Beneath her haylike skirt of hair, her chin seemed to nod very slightly.
“What’s he a genius of?”
“Art,” she replied.
“Art?”
“Sculpture. He’s a sculpturist.”
“I would never have guessed.”
It was hard to see what her eyes were up to under there, but I had the feeling they were glaring at me. We drank our coffees for several minutes.
“Don’t be an asshole,” Sandy said.

It was another week before I found out exactly what type of sculpturism Weber was getting up to in his room. He had invited me in there more than once, usually so that I could hear one or another horrible song that he was grooving on:
“Hey, come listen to this!”
“I can hear it from out here,” I would reply from the living room.

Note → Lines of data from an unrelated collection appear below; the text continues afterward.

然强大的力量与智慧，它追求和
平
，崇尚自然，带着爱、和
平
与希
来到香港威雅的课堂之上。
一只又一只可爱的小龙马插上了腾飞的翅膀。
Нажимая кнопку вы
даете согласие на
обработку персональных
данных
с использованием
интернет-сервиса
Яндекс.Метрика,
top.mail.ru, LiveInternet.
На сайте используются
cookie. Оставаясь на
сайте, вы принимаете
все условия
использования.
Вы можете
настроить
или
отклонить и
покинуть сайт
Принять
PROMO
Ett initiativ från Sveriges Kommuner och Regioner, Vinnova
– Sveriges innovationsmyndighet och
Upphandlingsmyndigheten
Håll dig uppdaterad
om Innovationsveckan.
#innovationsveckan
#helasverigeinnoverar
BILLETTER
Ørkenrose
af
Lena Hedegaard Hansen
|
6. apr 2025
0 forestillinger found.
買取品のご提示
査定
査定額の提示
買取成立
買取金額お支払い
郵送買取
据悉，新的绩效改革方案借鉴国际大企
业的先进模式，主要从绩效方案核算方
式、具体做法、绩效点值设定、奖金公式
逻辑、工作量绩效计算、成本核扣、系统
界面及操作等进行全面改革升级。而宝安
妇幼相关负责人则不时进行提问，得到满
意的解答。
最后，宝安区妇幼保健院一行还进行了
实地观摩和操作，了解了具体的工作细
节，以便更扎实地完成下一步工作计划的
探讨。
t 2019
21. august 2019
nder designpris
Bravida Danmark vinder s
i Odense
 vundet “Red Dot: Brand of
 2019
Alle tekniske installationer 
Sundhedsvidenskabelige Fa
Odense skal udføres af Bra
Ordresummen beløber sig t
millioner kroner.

“No, you can’t. You need to get the full audio spectrum.”
“John, I can hear enough out here to know I don’t want to come in there and hear it better.”
A moment of silence that suggested deep puzzlement, and then he would emerge wearing a pained expression. “You mean you don’t like it?”
“No.”
“How can you not like this?” Gesturing back toward the room.
“By hearing it, and then considering my feelings about it, and then deciding I don’t like it.”
“You know,” he said on one of these occasions, “it really hurts my feelings when you won’t listen to my music.”
At which point I set down Small-Gauge Railways of the American Northeast , carefully marking the page with a magazine subscription card, and said, “One, it isn’t your music, John. You didn’t compose it or perform it. It’s somebody else’s music that you happen to like. And two, we don’t have to like the same things. Do I keep asking you to look at pictures of trains?”